If this is not the case it is now your responsibility to reopen the
Bug report if necessary, and/or fix the problem forthwith.
(NB: If you are a system administrator and have no idea what this
message is talking about, this may indicate a serious mail system
misconfiguration somewhere. Please contact [email protected]
immediately.)
--
1126914: https://bugs.debian.org/cgi-bin/bugreport.cgi?bug=1126914
Debian Bug Tracking System
Contact [email protected] with problems
--- Begin Message ---
Source: python-django
Version: 3:4.2.27-2
Severity: grave
Tags: security upstream
Justification: user security hole
X-Debbugs-Cc: [email protected], Debian Security Team <[email protected]>
Control: found -1 3:4.2.27-0+deb13u1
Hi,
The following vulnerabilities were published for python-django.
CVE-2025-13473[0]:
| An issue was discovered in 6.0 before 6.0.2, 5.2 before 5.2.11, and
| 4.2 before 4.2.28. The
| `django.contrib.auth.handlers.modwsgi.check_password()` function for
| authentication via `mod_wsgi` allows remote attackers to enumerate
| users via a timing attack. Earlier, unsupported Django series (such
| as 5.0.x, 4.1.x, and 3.2.x) were not evaluated and may also be
| affected. Django would like to thank Stackered for reporting this
| issue.
CVE-2025-14550[1]:
| An issue was discovered in 6.0 before 6.0.2, 5.2 before 5.2.11, and
| 4.2 before 4.2.28. `ASGIRequest` allows a remote attacker to cause a
| potential denial-of-service via a crafted request with multiple
| duplicate headers. Earlier, unsupported Django series (such as
| 5.0.x, 4.1.x, and 3.2.x) were not evaluated and may also be
| affected. Django would like to thank Jiyong Yang for reporting this
| issue.
CVE-2026-1207[2]:
| An issue was discovered in 6.0 before 6.0.2, 5.2 before 5.2.11, and
| 4.2 before 4.2.28. Raster lookups on ``RasterField`` (only
| implemented on PostGIS) allows remote attackers to inject SQL via
| the band index parameter. Earlier, unsupported Django series (such
| as 5.0.x, 4.1.x, and 3.2.x) were not evaluated and may also be
| affected. Django would like to thank Tarek Nakkouch for reporting
| this issue.
CVE-2026-1285[3]:
| An issue was discovered in 6.0 before 6.0.2, 5.2 before 5.2.11, and
| 4.2 before 4.2.28. `django.utils.text.Truncator.chars()` and
| `Truncator.words()` methods (with `html=True`) and the
| `truncatechars_html` and `truncatewords_html` template filters allow
| a remote attacker to cause a potential denial-of-service via crafted
| inputs containing a large number of unmatched HTML end tags.

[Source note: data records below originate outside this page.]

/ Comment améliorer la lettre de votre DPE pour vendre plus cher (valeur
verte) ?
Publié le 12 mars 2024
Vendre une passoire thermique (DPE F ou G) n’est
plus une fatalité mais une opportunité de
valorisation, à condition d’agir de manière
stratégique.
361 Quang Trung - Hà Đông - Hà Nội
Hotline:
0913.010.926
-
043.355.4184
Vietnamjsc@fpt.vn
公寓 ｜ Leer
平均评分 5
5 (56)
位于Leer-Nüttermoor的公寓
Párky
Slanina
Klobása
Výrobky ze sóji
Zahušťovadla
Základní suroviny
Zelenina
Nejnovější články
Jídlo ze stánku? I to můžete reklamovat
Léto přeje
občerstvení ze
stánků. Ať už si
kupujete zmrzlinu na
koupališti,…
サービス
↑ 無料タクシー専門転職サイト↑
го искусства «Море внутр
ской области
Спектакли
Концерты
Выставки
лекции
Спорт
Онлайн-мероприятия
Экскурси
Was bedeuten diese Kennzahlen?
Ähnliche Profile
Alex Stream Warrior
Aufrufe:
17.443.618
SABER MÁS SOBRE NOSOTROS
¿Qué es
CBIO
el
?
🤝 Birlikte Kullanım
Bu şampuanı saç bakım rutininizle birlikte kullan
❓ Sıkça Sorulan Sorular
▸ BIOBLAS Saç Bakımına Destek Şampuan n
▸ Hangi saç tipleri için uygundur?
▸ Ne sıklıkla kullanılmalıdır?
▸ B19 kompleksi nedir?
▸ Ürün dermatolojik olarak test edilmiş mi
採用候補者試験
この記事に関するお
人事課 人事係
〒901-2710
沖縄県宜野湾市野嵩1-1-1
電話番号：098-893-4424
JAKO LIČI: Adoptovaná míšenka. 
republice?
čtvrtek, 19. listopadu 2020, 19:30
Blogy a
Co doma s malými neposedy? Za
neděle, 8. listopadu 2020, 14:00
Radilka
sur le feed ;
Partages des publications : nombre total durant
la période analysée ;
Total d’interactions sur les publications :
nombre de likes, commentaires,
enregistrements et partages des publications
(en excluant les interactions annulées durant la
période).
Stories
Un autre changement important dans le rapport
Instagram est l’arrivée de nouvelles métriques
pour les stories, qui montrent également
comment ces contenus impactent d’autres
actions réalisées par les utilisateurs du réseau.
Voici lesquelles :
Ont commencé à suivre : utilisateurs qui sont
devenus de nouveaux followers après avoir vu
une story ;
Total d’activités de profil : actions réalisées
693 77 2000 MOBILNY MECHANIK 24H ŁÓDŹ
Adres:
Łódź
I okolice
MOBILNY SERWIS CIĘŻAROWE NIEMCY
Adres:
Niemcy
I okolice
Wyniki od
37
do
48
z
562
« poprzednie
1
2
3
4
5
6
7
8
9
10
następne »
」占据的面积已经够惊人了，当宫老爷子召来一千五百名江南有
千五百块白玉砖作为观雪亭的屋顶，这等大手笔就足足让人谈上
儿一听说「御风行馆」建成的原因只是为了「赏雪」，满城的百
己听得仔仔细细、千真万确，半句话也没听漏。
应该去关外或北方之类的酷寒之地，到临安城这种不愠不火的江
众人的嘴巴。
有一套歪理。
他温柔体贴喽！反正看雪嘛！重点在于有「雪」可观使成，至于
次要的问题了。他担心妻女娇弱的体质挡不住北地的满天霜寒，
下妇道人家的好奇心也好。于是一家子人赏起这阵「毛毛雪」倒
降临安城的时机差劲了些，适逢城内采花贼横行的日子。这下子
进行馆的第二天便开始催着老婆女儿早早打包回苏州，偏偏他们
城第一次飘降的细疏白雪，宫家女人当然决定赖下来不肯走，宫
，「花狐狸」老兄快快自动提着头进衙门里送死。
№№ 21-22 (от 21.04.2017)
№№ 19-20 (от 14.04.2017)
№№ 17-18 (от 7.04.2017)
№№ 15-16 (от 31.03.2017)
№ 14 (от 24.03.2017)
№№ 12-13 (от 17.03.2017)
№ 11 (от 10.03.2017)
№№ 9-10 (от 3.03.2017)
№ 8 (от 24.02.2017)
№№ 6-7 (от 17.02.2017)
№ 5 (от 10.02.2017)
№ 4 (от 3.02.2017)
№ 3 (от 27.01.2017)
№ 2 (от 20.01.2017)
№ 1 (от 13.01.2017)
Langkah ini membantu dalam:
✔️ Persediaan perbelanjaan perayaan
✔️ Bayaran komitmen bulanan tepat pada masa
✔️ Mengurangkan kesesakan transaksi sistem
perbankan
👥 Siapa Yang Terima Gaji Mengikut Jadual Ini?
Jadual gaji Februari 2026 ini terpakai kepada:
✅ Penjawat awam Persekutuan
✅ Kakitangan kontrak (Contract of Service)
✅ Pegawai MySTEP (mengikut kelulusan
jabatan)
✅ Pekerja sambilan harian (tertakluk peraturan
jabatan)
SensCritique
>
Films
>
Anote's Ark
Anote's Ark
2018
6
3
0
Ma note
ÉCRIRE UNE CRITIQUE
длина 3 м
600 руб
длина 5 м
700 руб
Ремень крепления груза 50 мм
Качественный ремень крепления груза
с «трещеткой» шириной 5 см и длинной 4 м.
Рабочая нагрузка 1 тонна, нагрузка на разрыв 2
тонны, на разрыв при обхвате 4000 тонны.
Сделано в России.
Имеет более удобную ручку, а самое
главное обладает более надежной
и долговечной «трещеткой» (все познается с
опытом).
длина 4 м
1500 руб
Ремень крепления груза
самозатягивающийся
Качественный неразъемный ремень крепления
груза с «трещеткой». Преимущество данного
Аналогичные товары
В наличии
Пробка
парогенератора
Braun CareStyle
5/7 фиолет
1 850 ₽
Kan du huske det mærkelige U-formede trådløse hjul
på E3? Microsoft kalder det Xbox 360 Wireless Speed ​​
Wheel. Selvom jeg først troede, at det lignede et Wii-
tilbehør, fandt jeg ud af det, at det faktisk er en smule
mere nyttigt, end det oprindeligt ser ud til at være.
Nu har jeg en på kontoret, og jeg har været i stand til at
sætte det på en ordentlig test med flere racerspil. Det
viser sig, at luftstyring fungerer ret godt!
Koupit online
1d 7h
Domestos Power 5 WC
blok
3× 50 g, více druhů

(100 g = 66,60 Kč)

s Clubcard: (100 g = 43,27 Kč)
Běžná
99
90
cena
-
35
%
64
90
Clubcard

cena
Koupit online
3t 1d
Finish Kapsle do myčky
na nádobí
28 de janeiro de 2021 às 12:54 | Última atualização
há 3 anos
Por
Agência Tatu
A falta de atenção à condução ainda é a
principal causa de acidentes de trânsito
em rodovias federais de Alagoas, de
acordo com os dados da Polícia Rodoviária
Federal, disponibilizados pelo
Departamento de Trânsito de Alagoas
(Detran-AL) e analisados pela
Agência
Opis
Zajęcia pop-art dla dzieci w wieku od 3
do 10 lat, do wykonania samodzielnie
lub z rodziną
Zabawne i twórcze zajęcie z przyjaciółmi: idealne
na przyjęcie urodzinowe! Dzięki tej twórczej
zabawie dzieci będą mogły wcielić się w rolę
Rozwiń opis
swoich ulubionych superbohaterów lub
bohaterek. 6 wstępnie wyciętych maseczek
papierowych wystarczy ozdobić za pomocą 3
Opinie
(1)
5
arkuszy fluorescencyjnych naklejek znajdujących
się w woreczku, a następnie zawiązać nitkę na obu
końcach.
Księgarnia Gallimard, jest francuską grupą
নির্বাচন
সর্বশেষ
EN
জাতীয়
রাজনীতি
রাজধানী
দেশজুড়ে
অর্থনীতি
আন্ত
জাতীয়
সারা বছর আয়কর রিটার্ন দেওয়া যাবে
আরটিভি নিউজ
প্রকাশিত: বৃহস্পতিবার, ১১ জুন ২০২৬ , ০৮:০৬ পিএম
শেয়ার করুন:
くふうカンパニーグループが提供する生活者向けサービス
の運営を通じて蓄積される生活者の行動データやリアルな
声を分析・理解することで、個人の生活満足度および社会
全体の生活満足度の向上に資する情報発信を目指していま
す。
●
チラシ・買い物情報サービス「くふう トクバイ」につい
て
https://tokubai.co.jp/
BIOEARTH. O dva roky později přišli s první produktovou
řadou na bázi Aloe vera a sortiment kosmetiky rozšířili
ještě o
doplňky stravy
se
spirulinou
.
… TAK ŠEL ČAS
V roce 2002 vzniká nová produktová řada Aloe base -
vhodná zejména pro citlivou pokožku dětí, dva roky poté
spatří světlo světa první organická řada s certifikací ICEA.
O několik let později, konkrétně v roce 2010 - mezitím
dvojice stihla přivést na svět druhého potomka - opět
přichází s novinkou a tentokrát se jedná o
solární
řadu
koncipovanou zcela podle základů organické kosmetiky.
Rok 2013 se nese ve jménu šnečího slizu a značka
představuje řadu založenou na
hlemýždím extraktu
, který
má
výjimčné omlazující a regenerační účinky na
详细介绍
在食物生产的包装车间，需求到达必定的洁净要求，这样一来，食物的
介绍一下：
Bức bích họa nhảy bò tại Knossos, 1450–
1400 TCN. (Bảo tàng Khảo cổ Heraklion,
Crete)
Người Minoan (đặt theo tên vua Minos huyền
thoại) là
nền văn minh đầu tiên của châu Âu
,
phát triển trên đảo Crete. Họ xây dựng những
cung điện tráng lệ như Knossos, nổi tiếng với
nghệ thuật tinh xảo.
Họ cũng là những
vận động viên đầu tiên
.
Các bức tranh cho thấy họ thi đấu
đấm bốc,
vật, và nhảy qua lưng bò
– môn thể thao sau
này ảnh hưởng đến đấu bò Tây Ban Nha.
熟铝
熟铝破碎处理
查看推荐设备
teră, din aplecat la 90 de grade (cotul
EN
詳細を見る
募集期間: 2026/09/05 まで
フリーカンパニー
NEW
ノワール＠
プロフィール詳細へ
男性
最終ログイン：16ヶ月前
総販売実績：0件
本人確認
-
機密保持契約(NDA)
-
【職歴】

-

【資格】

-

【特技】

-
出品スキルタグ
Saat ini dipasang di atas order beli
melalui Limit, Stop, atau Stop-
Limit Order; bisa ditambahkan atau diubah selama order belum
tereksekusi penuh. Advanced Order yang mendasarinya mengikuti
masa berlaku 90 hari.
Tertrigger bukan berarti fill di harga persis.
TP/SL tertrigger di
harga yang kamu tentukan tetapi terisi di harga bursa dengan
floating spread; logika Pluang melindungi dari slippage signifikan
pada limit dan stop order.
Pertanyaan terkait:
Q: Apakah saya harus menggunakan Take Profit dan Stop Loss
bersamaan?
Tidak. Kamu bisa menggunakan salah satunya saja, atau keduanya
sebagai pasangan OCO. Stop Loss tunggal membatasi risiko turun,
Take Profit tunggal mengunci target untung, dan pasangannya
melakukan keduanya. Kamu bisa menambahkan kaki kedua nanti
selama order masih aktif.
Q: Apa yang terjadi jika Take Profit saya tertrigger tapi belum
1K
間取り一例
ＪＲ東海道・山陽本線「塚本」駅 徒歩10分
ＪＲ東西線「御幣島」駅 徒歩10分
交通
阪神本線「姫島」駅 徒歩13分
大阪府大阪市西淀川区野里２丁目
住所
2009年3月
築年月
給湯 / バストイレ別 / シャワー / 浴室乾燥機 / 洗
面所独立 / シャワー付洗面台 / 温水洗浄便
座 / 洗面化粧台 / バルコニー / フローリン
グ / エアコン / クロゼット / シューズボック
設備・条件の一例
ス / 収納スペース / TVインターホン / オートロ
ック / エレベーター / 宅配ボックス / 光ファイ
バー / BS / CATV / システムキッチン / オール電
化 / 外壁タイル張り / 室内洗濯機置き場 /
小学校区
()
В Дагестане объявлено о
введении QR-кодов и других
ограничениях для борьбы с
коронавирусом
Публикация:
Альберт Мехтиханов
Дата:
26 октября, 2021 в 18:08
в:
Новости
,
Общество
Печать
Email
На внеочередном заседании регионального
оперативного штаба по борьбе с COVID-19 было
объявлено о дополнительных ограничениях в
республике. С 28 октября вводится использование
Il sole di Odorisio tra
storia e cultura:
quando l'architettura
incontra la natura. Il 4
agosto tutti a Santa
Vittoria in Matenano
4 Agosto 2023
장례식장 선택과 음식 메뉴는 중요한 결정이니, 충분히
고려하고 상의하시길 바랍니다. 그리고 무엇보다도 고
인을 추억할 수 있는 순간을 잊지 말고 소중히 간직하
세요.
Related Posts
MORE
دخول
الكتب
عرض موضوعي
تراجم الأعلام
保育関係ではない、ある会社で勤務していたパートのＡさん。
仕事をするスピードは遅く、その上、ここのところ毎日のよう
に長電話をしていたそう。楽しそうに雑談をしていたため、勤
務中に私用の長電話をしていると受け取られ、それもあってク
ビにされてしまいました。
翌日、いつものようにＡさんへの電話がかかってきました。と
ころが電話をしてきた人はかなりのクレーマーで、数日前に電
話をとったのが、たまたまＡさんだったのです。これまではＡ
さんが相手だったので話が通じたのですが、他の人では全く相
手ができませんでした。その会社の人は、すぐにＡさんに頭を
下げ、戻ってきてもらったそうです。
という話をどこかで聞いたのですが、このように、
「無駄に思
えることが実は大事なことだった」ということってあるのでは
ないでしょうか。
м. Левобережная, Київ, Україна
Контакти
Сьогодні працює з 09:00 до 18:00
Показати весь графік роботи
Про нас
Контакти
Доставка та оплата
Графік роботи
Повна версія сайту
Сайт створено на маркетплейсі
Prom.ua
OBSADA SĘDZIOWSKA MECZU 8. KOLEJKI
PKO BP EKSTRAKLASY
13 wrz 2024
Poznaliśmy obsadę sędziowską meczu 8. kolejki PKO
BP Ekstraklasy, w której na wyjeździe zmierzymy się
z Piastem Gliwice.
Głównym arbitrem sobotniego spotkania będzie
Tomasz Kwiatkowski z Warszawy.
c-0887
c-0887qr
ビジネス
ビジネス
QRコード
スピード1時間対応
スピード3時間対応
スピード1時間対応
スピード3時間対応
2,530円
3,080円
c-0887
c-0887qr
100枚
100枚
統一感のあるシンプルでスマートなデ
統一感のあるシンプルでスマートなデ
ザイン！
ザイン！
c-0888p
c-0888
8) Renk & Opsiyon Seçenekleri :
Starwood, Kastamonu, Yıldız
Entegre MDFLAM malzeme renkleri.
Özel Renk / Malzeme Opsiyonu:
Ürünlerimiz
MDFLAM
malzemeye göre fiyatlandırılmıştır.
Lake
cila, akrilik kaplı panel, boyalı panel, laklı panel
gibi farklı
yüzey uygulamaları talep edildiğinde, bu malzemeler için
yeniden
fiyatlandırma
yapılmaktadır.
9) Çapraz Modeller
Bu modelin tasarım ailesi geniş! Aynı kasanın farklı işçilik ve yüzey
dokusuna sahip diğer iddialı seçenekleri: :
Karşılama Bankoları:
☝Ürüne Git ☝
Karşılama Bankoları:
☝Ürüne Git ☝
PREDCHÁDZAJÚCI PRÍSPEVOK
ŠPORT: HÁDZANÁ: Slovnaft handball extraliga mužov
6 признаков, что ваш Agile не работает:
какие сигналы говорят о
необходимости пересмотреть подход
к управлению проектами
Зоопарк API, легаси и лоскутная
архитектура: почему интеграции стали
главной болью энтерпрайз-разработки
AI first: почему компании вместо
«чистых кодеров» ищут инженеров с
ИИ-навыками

| Earlier, unsupported Django series (such as 5.0.x, 4.1.x, and 3.2.x)
| were not evaluated and may also be affected. Django would like to
| thank Seokchan Yoon for reporting this issue.
CVE-2026-1287[4]:
| An issue was discovered in 6.0 before 6.0.2, 5.2 before 5.2.11, and
| 4.2 before 4.2.28. `FilteredRelation` is subject to SQL injection in
| column aliases via control characters, using a suitably crafted
| dictionary, with dictionary expansion, as the `**kwargs` passed to
| `QuerySet` methods `annotate()`, `aggregate()`, `extra()`,
| `values()`, `values_list()`, and `alias()`. Earlier, unsupported
| Django series (such as 5.0.x, 4.1.x, and 3.2.x) were not evaluated
| and may also be affected. Django would like to thank Solomon Kebede
| for reporting this issue.
CVE-2026-1312[5]:
| An issue was discovered in 6.0 before 6.0.2, 5.2 before 5.2.11, and
| 4.2 before 4.2.28. `.QuerySet.order_by()` is subject to SQL
| injection in column aliases containing periods when the same alias
| is, using a suitably crafted dictionary, with dictionary expansion,
| used in `FilteredRelation`. Earlier, unsupported Django series (such
| as 5.0.x, 4.1.x, and 3.2.x) were not evaluated and may also be
| affected. Django would like to thank Solomon Kebede for reporting
| this issue.
If you fix the vulnerabilities please also make sure to include the
CVE (Common Vulnerabilities & Exposures) ids in your changelog entry.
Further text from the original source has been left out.